Registering in this database can also give you the chance to participate in Telephone Buys (T-Buy). Under this process the department will contact three companies, including the one that they last did business with, and ask them to provide a bid over the phone. The vendor who can offer the lowest price and meet all of the requirements of the contract will win.

"Individual departments will do a lot of their own buying. Last year departments spent $3 to $5 billion on their own, compared to $8 to $10 billion that we bought for them," says Jim Todd, Manager of the Contracts Canada Information Centre with the Public Works and Government Services Canada.

Responding to a bid
For more lucrative projects you are likely going to be responding to one of the following: a Request for Quotation (RFQ), an Invitation to Tender (ITT), or a Request for Proposal (RFP). Each involves a competitive process that is open to firms that meet the stated requirements.
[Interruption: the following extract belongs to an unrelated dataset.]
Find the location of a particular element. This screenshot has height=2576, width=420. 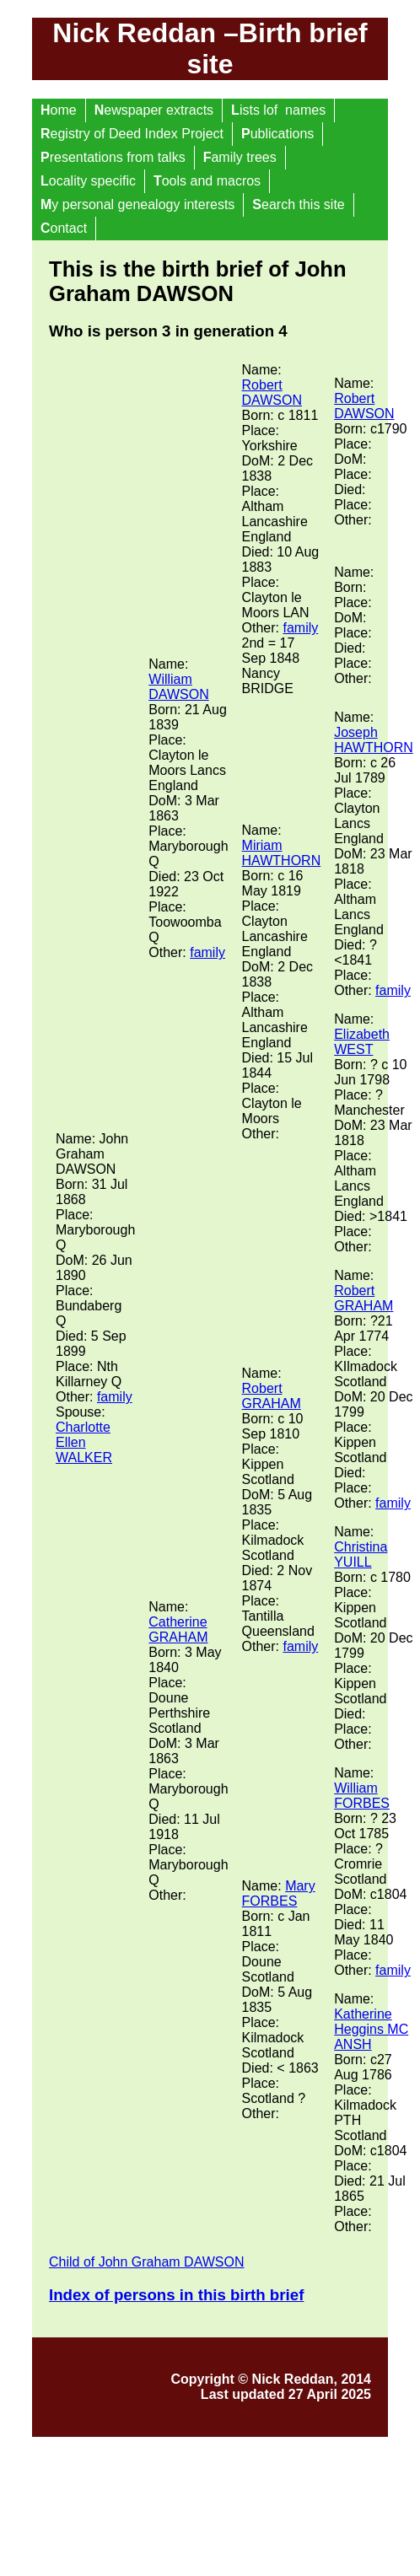 ists lof names is located at coordinates (278, 110).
Responses are evaluated and scored based on the requirements outlined in the original request.

"The process needs to withstand intense public scrutiny because we are spending tax dollars. A fair and open competition will open up more opportunities for more companies," says Todd.

If you are answering an RFQ, you will be supplying goods and services under $25,000. Like the telephone bid you will need to offer the best service for the lowest price. The difference is that you will be competing with more vendors.

An ITT is similar to an RFQ except that the contract is valued over $25,000. The contract is issued for easily assembled goods and has straightforward requirements. Like an RFQ the bid that offers to do the job for the lowest price while fulfilling the contract will win.

Answering an RFP can be more challenging and require more work than the other methods of selling to the government. Commonly issued for contracts over $25,000, the proposal is used when a contract cannot be awarded on price alone. For help on how to write an effective proposal read our article Winning Government Work.

Another term that you may run across is the Request for Standing Offer (RFSO). These requests are not considered to be a contract unless you are contacted by the buyer in which case you will set up the terms and conditions. Todd explains that an RFSO is not a guarantee to do business. You are offering your services on an as-needed basis.